As reuniões semanais, de acordo com o enólogo, são para munir a prefeitura sobre um possível decreto de emergência. “Por enquanto, é de consenso das entidades envolvidas que ainda não dá para ter uma avaliação precisa de índices de perda, principalmente porque as variedades mais cultivadas, como isabel, moscato, carbenet e merlot, são colhidas em fevereiro. Temos todo mês de janeiro e mais um pouco do próximo para ver se vai ter mais um pouco de chuva. De maneira geral o município tem problemas de estiagem, mas por enquanto, está sendo avaliado”, conclui.
Realidade do produtor
A agricultora Diva Flâmia e sua família têm propriedade na Linha Ferri, em Faria Lemos. Na localidade, segundo ela, há bastante prejuízo em algumas variedades de uva. “As que mais estão sofrendo são as precoces: bordô, violeta, magna e a concord. Há vários parreirais em que já morreram muitos pés de parreira. Teve um pouco de chuva essa semana, uns 30 milímetros, que até ajudou um pouquinho, mas tem algumas partes que não recupera mais, chegou a morrer até as parreiras”, lamenta.
Segundo Diva, não há nada para fazer, a não ser aguardar a natureza seguir seu curso. “Para salvar as parreiras precisa de muita chuva. Tem umas que já melhoraram um pouco, mesmo que não se recupere mais a uva, mas tiveram uma reação. Outras partes, só plantando novamente. Claro, os lugares que mais morreram são onde a terra é mais arenosa, mais seca. Não é toda parreira que vai morrer. A gente também teve perda de bastante mudas e de uva”, ressalta.
A perspectiva de colheita não é das mais otimistas. “Tem variedades que a gente vai colher 20 ou 30%, das mais precoces.
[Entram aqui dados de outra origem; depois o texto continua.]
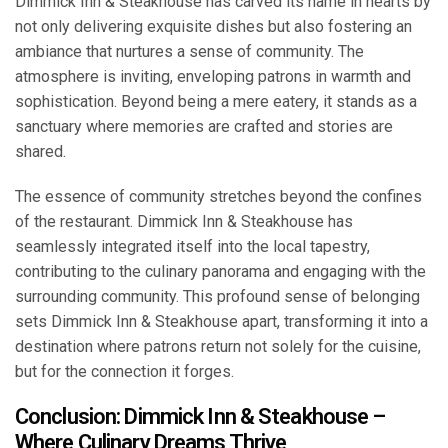
Dimmick Inn & Steakhouse has carved its name in hearts by
not only delivering exquisite dishes but also fostering an
ambiance that nurtures a sense of community. The
atmosphere is inviting, enveloping patrons in warmth and
sophistication. Beyond being a mere eatery, it stands as a
sanctuary where memories are crafted and stories are
shared.
The essence of community stretches beyond the confines
of the restaurant. Dimmick Inn & Steakhouse has
seamlessly integrated itself into the local tapestry,
contributing to the culinary panorama and engaging with the
surrounding community. This profound sense of belonging
sets Dimmick Inn & Steakhouse apart, transforming it into a
destination where patrons return not solely for the cuisine,
but for the connection it forges.
Conclusion: Dimmick Inn & Steakhouse –
Where Culinary Dreams Thrive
Claro, as mais tardias, se chover mais, vão se recuperar e a perda vai ser bem menor. O seguro só cobre chuva de pedra, questões de seca a gente não recebe nada”, pondera.
O agricultor com propriedade na Linha De Mari, em Tuiuty, Sidnei Tadeu Marin, afirma que com a irregularidade da chuva, já houve perda de uvas. “As precoces estão quase maduras, precisaria chuva farta para pegarem um pouco mais de cor, de sabor, e invés de ela fazer isso, está enxugando. O bordô, por exemplo, está começando a murchar a uva, aí perde o suco dentro”, esclarece.
Ele também sofre com o problema do solo mais arenoso. “Tem variedade que tem uns seis mil quilos que estão em cima de onde tem mais pedra, ali secou parreiras. No máximo, vamos colher uns dois mil quilos. Agora a gente não tem muito o que fazer, porque não tinha reservatórios grandes. Temos que esperar chuva”, destaca.
O resultado final da colheita não vai ser conforme o esperado. “No total geral da nossa propriedade inteira, tínhamos planos de colher 100 mil quilos. Agora devemos ter cerca de 70 a 80 mil quilos. Vão ser ganhos menores, porque fazendo 100 ou 70 mil quilos, é a mesa quantidade de adubo que vai. Se tivesse chovido, eu poderia lucrar mais”, analisa.
Apesar de ter seguro, a cobertura não abrange os danos da seca. “O tradicional é o de granizo, geada e queda de galho por vento. Mas de estiagem ainda não estou informado de nenhuma seguradora que cubra isso”, finaliza.